PİRHA – DEM Parti Grup Başkanvekilleri ve Milletvekilleri, Yenidoğan Çetesi’ne ilişkin Sağlık Bakanlığı önünde açıklama yaptı. DEM Parti Grup Başkanvekili Gülistan Kılıç Koçyiğit ise arka planda siyasi bir yapılanma olduğunu belirterek “mafyatik, bürokratik yapılanmanın açığa çıkarılması gerekiyor” diye belirtti. Sezai Temelli ise, “Bakanların hastaneleri bu suçun içinde” dedi.

Halkların Eşitlik ve Demokrasi Partisi (DEM Parti) Grup Başkanvekilleri ve Milletvekilleri, Yenidoğan Çetesi ve hastanelerdeki bebek ölümlerine ilişkin Sağlık Bakanlığı önünde basın açıklaması yaptı.

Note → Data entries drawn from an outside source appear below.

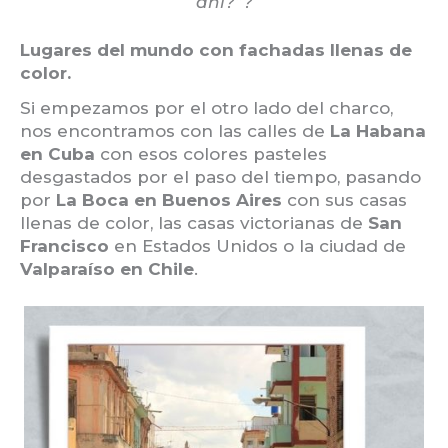
ahí?”?
Lugares del mundo con fachadas llenas de
color.
Si empezamos por el otro lado del charco,
nos encontramos con las calles de
La Habana
en Cuba
con esos colores pasteles
desgastados por el paso del tiempo, pasando
por
La Boca en Buenos Aires
con sus casas
llenas de color, las casas victorianas de
San
Francisco
en Estados Unidos o la ciudad de
Valparaíso en Chile
.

DEM Parti Grup Başkanvekili Gülistan Kılıç Koçyiğit, Sağlık Bakanının derhal istifa etmesi gerektiğini belirtti. Hükümetin, 12 bebeğin katledilmesinde sorumlu olduğunu söyleyen Koçyiğit, şu açıklamayı yaptı:

“Türkiye günlerdir bir dehşeti yaşıyor, dehşet haberleriyle güne başlıyoruz. En son “Yenidoğan Çetesi” diye kamuoyuna yansıyan haber kanımızı dondurdu, insanlığımızdan utandırdı. Bu ülkedeki çürümenin ve kokuşmanın geldiği boyutu göstermesi açısından çok önemli. AKP hükümeti, hayata geçirdiği zaman da geçirdikten sonra da, Sağlıkta Dönüşüm Programının sağlıkta bir yıkım programı olduğunu, kamu sağlığının tasfiye edildiğini, halk sağlığının piyasaya açık hale getirildiğini; hastanelerin ticarethane, hastaların müşteri haline geldiği bir sistemde halkın sağlık hakkının korunamayacağını çokça anlattık. Ancak her seferinde Sağlıkta Dönüşüm Programını övdüler, cilaladılar ve şehir hastaneleriyle övündüler. Geldiğimiz durum tam da o piyasacı anlayışın sonucu. Hastayı müşteri, insanı meta olarak gören anlayışın sonucunda şu an için bildiğimiz kadarıyla 12 bebek katledildi. Neden? Birileri daha çok kazansın diye 12 bebeğin yaşamına kast edildi. Buradan şunu söylemek istiyoruz: Büyük büyük hastaneleri yapanlar, kamu kaynaklarını şehir hastanelerine, garantili oto yollara ve köprülere harcayanlar bu sürecin sorumlusudur. AKP hükümeti, 12 bebeğin yaşamını yitirmesinden, katledilmesinden sorumludur. Sağlık Bakanı Kemal Memişoğlu bu katliamdan, bu kokuşmuşluktan sorumludur. Derhal istifa etmelidir.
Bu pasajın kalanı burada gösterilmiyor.